Enjoy that one. They finished the season 4-15 against the Nationals. Go a mediocre 9-10 and they would have been over .500.
Enjoy that one. Zack Wheeler ‘s final start was a letdown — he was throwing 98, but melted down (with some help from bad defense and bad luck) in the fourth.
Enjoy that one. Oh’naud, the concern about Travis d’Arnaud  is related to his el’baud.
Enjoy that one. Did you see what happened in the Bronx? It was simultaneously epic and annoying. No I’m not fucking linking to it. Go check any other site.
Enjoy that one. The dream of a .500 season went down the toilet tonight, leaving nothing left except the pursuit of a meaningless second place.
Enjoy that one. Second place would be neat, but fourth place is still very possible.

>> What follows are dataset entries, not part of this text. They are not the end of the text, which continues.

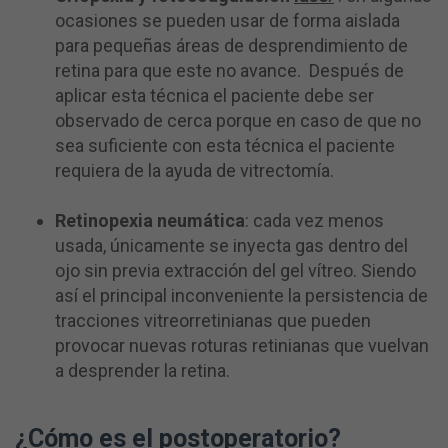
ocasiones se pueden usar de forma aislada
para pequeñas áreas de desprendimiento de
retina para que este no avance. Después de
aplicar esta técnica el paciente debe ser
observado de cerca porque en caso de que no
sea suficiente con esta técnica el paciente
requiera de la ayuda de vitrectomía.
Retinopexia neumática
: cada vez menos
usada, únicamente se inyecta gas dentro del
ojo sin previa extracción del gel vítreo. Siendo
así el principal inconveniente la persistencia de
tracciones vitreorretinianas que pueden
provocar nuevas roturas retinianas que vuelvan
a desprender la retina.
¿Cómo es el postoperatorio?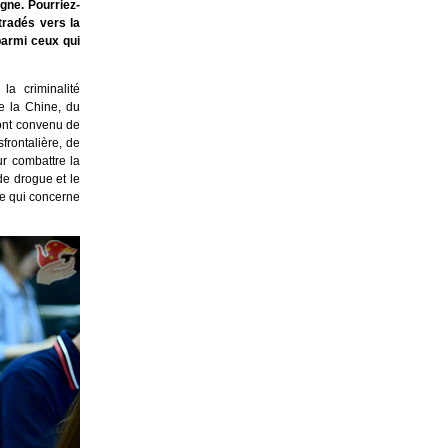
gne. Pourriez-
tradés vers la
parmi ceux qui
a criminalité
de la Chine, du
 ont convenu de
sfrontalière, de
ur combattre la
 de drogue et le
 ce qui concerne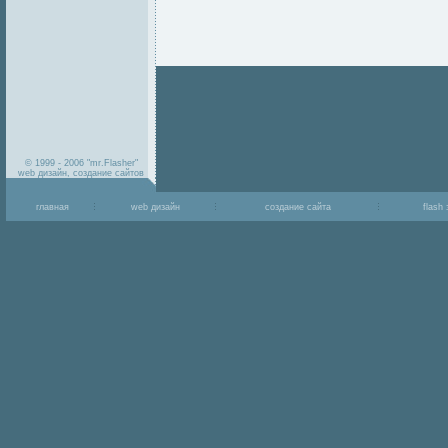
© 1999 - 2006 "mr.Flasher"
web дизайн, создание сайтов
главная
web дизайн
создание сайта
flash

Enjoy that one. We’re down to three with the Astros, a concert by someone I’ve never heard of who looks 12 and a bobblehead that looks nothing like Casey Stengel .
Enjoy that one. Soon David I. Pankin, the paving-stones guy with his Armortec secret weapon, Cindy from Lee’s Toyota and Roscoe the bedbug-sniffing dog will be gone.
Enjoy that one. Kevin Burkhardt’s already gone. I already miss him .
Enjoy that one. On the plus side, Alexa can soon stop blinking SAVE ME FROM THIS HELL in Morse code on those painful Mets QVC ads.
Enjoy that one. Football will soon rule the land, offering nonstop concussions, abused children and unconscious fiancees, appalling coverups and lying commissioners.
Enjoy that one. We’re down to unexpected plans, previous engagements and the like wiping out not a tiny part of the season, but a third of it.
Enjoy as many of these as you can, as best you can. Because there aren’t enough of them left.